What you are asked to do:
Using the data below, print exactly the line with "следующая →", the line with "redovima i središnjim opcijama, dok", and every line between them, but none of the pictures.

Saved entries:
━━━━

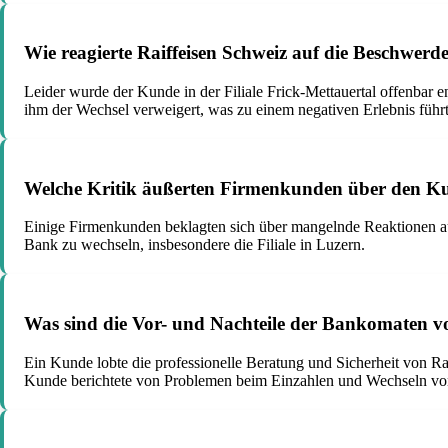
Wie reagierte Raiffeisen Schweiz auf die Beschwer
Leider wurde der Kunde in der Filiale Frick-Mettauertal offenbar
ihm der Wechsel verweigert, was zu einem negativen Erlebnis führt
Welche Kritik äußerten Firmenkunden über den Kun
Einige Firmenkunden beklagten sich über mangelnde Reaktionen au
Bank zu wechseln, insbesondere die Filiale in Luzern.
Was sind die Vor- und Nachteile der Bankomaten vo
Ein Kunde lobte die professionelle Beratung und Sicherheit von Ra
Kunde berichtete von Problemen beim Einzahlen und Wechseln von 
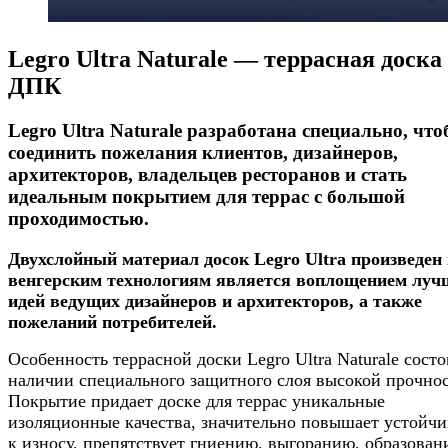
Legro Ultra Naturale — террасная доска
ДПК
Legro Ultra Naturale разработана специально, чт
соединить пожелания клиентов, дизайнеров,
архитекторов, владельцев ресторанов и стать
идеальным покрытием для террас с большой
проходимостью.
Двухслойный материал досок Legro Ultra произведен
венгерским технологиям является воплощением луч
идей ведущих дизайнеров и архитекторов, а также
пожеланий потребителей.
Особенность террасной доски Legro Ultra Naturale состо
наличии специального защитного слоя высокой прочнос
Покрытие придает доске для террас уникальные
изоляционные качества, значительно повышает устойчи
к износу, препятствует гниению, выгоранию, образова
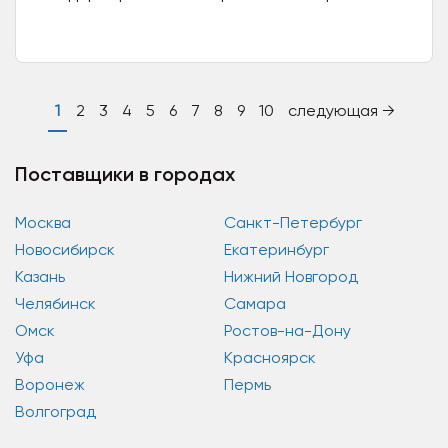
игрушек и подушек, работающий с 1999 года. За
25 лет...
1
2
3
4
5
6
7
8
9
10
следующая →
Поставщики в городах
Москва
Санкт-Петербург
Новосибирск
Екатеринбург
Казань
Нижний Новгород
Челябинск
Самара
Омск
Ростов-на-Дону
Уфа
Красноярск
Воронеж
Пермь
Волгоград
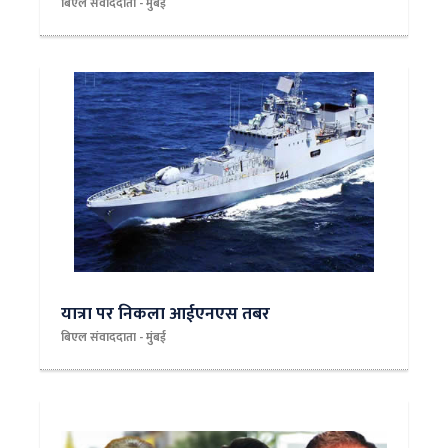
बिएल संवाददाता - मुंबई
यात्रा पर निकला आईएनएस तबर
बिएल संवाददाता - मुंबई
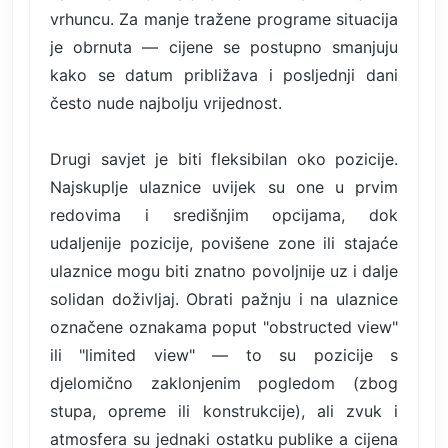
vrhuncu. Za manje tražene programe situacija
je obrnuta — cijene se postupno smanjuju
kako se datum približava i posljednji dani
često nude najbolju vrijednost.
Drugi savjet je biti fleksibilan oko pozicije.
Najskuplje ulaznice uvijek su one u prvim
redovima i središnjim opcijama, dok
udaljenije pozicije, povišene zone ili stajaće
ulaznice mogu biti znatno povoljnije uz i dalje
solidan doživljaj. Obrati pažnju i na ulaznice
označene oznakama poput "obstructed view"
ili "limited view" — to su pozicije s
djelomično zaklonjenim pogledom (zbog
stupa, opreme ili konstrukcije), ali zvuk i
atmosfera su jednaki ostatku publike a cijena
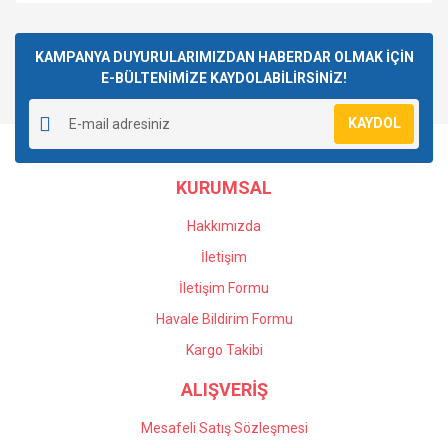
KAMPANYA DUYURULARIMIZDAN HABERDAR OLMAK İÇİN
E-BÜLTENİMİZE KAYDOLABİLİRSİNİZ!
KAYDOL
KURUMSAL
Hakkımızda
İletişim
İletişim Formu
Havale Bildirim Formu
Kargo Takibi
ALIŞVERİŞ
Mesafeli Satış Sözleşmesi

━━━━

Completed exercise:
следующая →
Поставщики в городах
Москва
Санкт-Петербург
Новосибирск
Екатеринбург
Казань
Нижний Новгород
Челябинск
Самара
Омск
Ростов-на-Дону
Уфа
Красноярск
Воронеж
Пермь
Волгоград
बिएल संवाददाता - मुंबई
यात्रा पर निकला आईएनएस तबर
बिएल संवाददाता - मुंबई
vrhuncu. Za manje tražene programe situacija
je obrnuta — cijene se postupno smanjuju
kako se datum približava i posljednji dani
često nude najbolju vrijednost.
Drugi savjet je biti fleksibilan oko pozicije.
Najskuplje ulaznice uvijek su one u prvim
redovima i središnjim opcijama, dok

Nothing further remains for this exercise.